The very large cast is made up mostly of acting students. Three Equity actors lend their talents to the production: “triple threat” Alexander Sovronsky who plays Captain de Treville, the Duke of Buckingham and composes original music for the production, Goes as Porthos and Rocco Sisto, who seems often to be reaching for his lines, as the evil and conniving Cardinal Richelieu.
Haden offers an exuberant D’Artagnan who falls in love lady-in-waiting Constance Bonacieux (Sarah Wintermeyer), who unfortunately already has a husband (a humorous Darak Burkowski). They have a nice chemistry, but the camaraderie among the musketeers never seems to gel. The scenes where D’Artagnan wins the loyalty of the other three don’t ring true.

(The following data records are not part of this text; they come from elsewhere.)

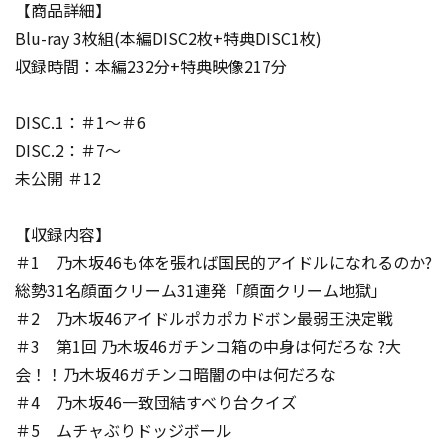
【商品詳細】
Blu-ray 3枚組(本編DISC2枚+特典DISC1枚)
収録時間：本編232分+特典映像217分
DISC.1：＃1～＃6
DISC.2：＃7～
未公開 ＃12
【収録内容】
＃1 乃木坂46も体を張れば国民的アイドルになれるのか?
総勢31名顔面クリーム31連発「顔面クリーム地獄」
＃2 乃木坂46アイドルポカポカドボン最弱王決定戦
＃3 第1回 乃木坂46ガチンコ箱の中身は何だろな ?大
会！！乃木坂46ガチンコ暗闇の中は何だろな
＃4 乃木坂46一致団結すべり台クイズ
＃5 ムチャぶりドッジボール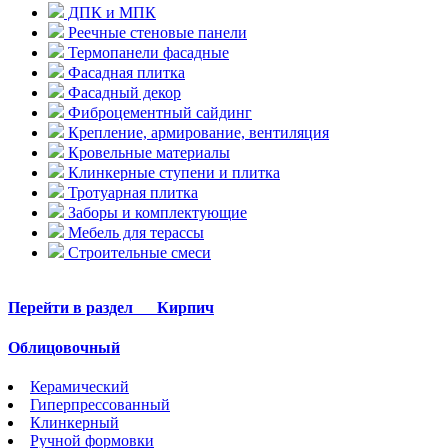
ДПК и МПК
Реечные стеновые панели
Термопанели фасадные
Фасадная плитка
Фасадный декор
Фиброцементный сайдинг
Крепление, армирование, вентиляция
Кровельные материалы
Клинкерные ступени и плитка
Тротуарная плитка
Заборы и комплектующие
Мебель для терассы
Строительные смеси
Перейти в раздел
Кирпич
Облицовочный
Керамический
Гиперпрессованный
Клинкерный
Ручной формовки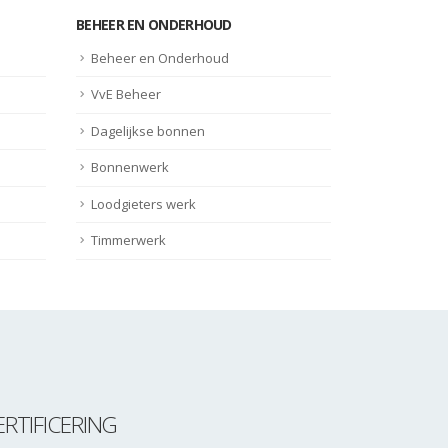
BEHEER EN ONDERHOUD
Beheer en Onderhoud
VvE Beheer
Dagelijkse bonnen
Bonnenwerk
Loodgieters werk
Timmerwerk
ERTIFICERING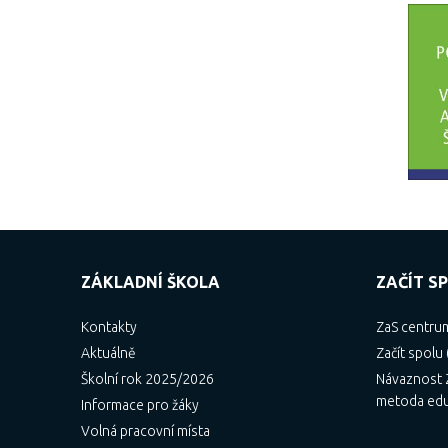
ZÁKLADNÍ ŠKOLA
ZAČÍT SP
Kontakty
ZaS centru
Aktuálně
Začít spolu 
Školní rok 2025/2026
Návaznost Z
metoda ed
Informace pro žáky
Volná pracovní místa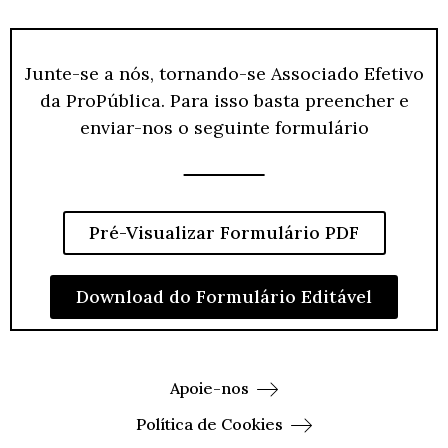
Junte-se a nós, tornando-se Associado Efetivo
da ProPública. Para isso basta preencher e
enviar-nos o seguinte formulário
Pré-Visualizar Formulário PDF
Download do Formulário Editável
Apoie-nos
Política de Cookies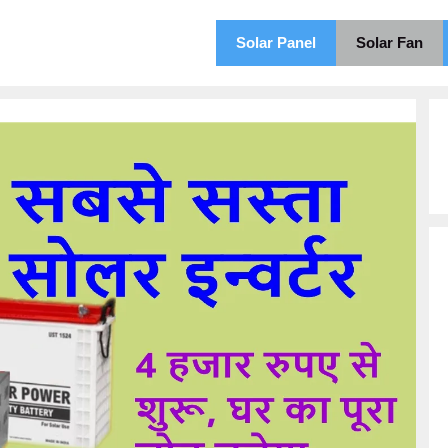
Solar Panel
Solar Fan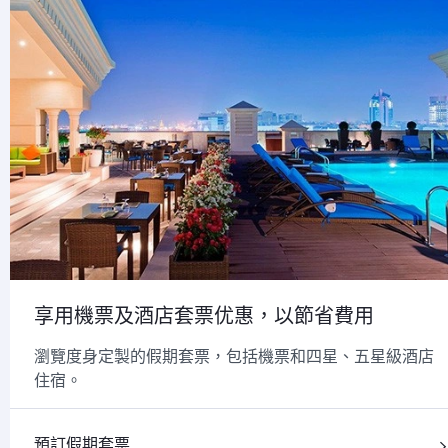
享用機票及酒店套票优惠，以節省費用
瀏覽度身定製的假期套票，包括機票和四星、五星級酒店
住宿。
預訂假期套票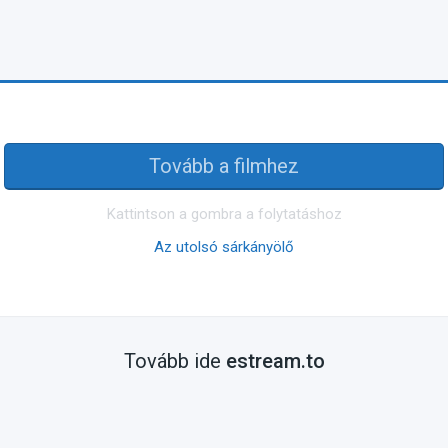
Tovább a filmhez
Kattintson a gombra a folytatáshoz
Az utolsó sárkányölő
Tovább ide
estream.to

Meanwhile, King Louis XVIII (Coles Prince) is portrayed as an effeminate buffoon. We fully understand the disgust of his queen, Anne (Khetanya Henderson), and her continued liaison with her former beau, the Duke of Buckingham (also well played by Sovronsky).

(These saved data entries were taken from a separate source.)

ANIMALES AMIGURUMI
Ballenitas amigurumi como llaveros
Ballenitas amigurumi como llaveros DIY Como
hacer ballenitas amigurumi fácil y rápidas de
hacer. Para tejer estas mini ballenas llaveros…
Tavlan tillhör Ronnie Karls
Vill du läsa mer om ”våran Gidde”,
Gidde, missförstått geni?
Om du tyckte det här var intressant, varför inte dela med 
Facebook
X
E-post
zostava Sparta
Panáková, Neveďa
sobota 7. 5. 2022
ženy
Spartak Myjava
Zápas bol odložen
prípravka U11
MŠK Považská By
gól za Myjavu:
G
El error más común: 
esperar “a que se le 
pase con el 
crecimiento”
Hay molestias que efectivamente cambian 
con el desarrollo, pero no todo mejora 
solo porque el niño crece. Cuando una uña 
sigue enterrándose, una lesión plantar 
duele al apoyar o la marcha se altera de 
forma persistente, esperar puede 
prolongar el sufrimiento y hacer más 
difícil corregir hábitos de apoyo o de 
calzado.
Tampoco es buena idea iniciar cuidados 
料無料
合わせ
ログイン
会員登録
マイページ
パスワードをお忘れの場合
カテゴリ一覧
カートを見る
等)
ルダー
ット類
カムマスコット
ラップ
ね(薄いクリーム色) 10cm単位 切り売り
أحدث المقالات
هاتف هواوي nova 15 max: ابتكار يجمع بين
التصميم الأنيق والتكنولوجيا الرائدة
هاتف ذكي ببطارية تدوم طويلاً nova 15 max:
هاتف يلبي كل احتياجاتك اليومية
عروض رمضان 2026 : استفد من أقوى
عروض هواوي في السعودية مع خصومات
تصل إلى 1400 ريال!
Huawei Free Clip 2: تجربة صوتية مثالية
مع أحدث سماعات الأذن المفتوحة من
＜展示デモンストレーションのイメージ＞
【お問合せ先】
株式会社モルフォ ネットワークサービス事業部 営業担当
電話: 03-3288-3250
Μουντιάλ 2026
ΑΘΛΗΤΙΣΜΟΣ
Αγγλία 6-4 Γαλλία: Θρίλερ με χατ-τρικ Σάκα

Unfortunately, in this tale, we’re not supposed to be on the same side as Cardinal Richelieu and his accomplice in treason, Milady de Winter (Olivia Saccomanno), when it comes to our thoughts about the king. More often than not the king in The Three Musketeers is portrayed as a shy, young boy, who is manipulated by Richelieu and we root for the Musketeers to protect him and the throne. Vive La France!! But this interpretation of the king doesn’t even inspire an “en guarde!.” Prince does a fine job delivering the character as he has been directed to, as a neglectful, self -indulgent fool, however. His comic talent causes us to laugh while we are hoping he will be deposed when he ballet dances to make an exit….. It’s not the performance, but the role as written that disappoints.

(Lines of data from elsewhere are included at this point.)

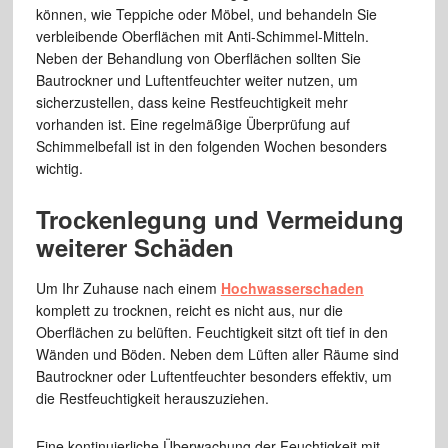
können, wie Teppiche oder Möbel, und behandeln Sie
verbleibende Oberflächen mit Anti-Schimmel-Mitteln.
Neben der Behandlung von Oberflächen sollten Sie
Bautrockner und Luftentfeuchter weiter nutzen, um
sicherzustellen, dass keine Restfeuchtigkeit mehr
vorhanden ist. Eine regelmäßige Überprüfung auf
Schimmelbefall ist in den folgenden Wochen besonders
wichtig.
Trockenlegung und Vermeidung
weiterer Schäden
Um Ihr Zuhause nach einem
Hochwasserschaden
komplett zu trocknen, reicht es nicht aus, nur die
Oberflächen zu belüften. Feuchtigkeit sitzt oft tief in den
Wänden und Böden. Neben dem Lüften aller Räume sind
Bautrockner oder Luftentfeuchter besonders effektiv, um
die Restfeuchtigkeit herauszuziehen.
Eine kontinuierliche Überwachung der Feuchtigkeit mit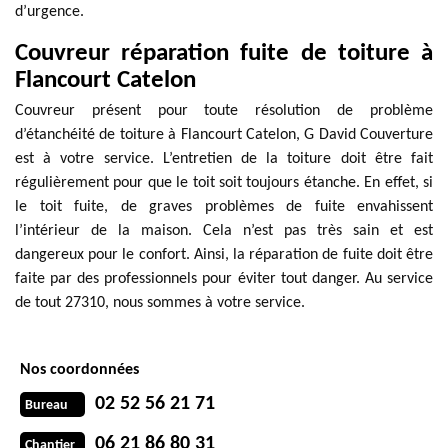
d’urgence.
Couvreur réparation fuite de toiture à
Flancourt Catelon
Couvreur présent pour toute résolution de problème
d’étanchéité de toiture à Flancourt Catelon, G David Couverture
est à votre service. L’entretien de la toiture doit être fait
régulièrement pour que le toit soit toujours étanche. En effet, si
le toit fuite, de graves problèmes de fuite envahissent
l’intérieur de la maison. Cela n’est pas très sain et est
dangereux pour le confort. Ainsi, la réparation de fuite doit être
faite par des professionnels pour éviter tout danger. Au service
de tout 27310, nous sommes à votre service.
Nos coordonnées
02 52 56 21 71
Bureau
06 21 86 80 31
Chantier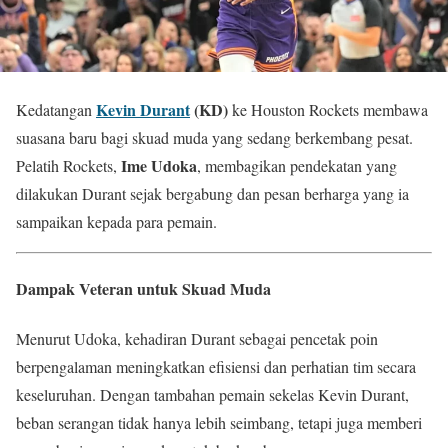
Kevin Durant
(KD)
Kedatangan
ke Houston Rockets membawa
suasana baru bagi skuad muda yang sedang berkembang pesat.
Ime Udoka
Pelatih Rockets,
, membagikan pendekatan yang
dilakukan Durant sejak bergabung dan pesan berharga yang ia
sampaikan kepada para pemain.
Dampak Veteran untuk Skuad Muda
Menurut Udoka, kehadiran Durant sebagai pencetak poin
berpengalaman meningkatkan efisiensi dan perhatian tim secara
keseluruhan. Dengan tambahan pemain sekelas Kevin Durant,
beban serangan tidak hanya lebih seimbang, tetapi juga memberi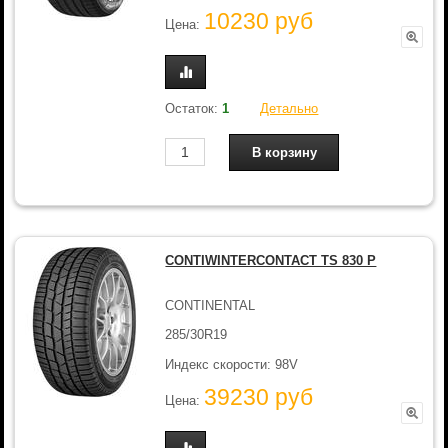
10230 руб
Цена:
Остаток:
1
Детально
CONTIWINTERCONTACT TS 830 P
CONTINENTAL
285/30R19
Индекс скорости: 98V
39230 руб
Цена: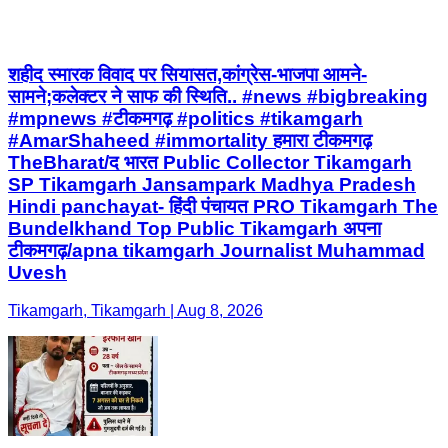
शहीद स्मारक विवाद पर सियासत,कांग्रेस-भाजपा आमने-
सामने;कलेक्टर ने साफ की स्थिति.. #news #bigbreaking
#mpnews #टीकमगढ़ #politics #tikamgarh
#AmarShaheed #immortality हमारा टीकमगढ़
TheBharat/द भारत Public Collector Tikamgarh
SP Tikamgarh Jansampark Madhya Pradesh
Hindi panchayat- हिंदी पंचायत PRO Tikamgarh The
Bundelkhand Top Public Tikamgarh अपना
टीकमगढ़/apna tikamgarh Journalist Muhammad
Uvesh
Tikamgarh, Tikamgarh | Aug 8, 2026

For me this tale seemed more about details of plot and trying to be historically accurate and my interest waned. The beautifully detailed, plush costumes designed by Fan Zhang accomplish this, as do the nicely styled wigs and hair, but a very dull, grey-black skeleton frame set with unfinished arches against a grey background (designed by Posy Knight) takes its cue from a dull script rather than from the splendors of the Parisian court which might have helped light up this production. Lighting Designer Sean Nicholl does create a red hue for scenes when the cardinal is plotting away at his devilish schemes to add a bit of color.
Noteworthy among the performances is Harry Eifenbaum as D’Artagnan’s servant Planchet. He takes a small part and makes it memorable with each flip of his feather duster. Similarly, Susanna Resnikoff, as a jeweler named Reilly, gets some of the biggest laughs with a few well delivered “Hmmmms.”
Performance times vary for this run because of the Thanksgiving holiday, so check with the box office to schedule your visit. I did leave before the full two-hour-and-45-minute run was done, because my theater companion was feeling unwell and needed to get home. Stick it out and let me know whether your allegiance for the king shifted and you left the theater yelling, “all for one!” at the end after all.
The show runs through Dec. 8 at the Harriet S. Jorgensen Theatre. Tickets $7-$37: 860-486-4799; www.crt.uconn.edu; box office in the Nafe Katter Theatre, 820 Bolton Rd.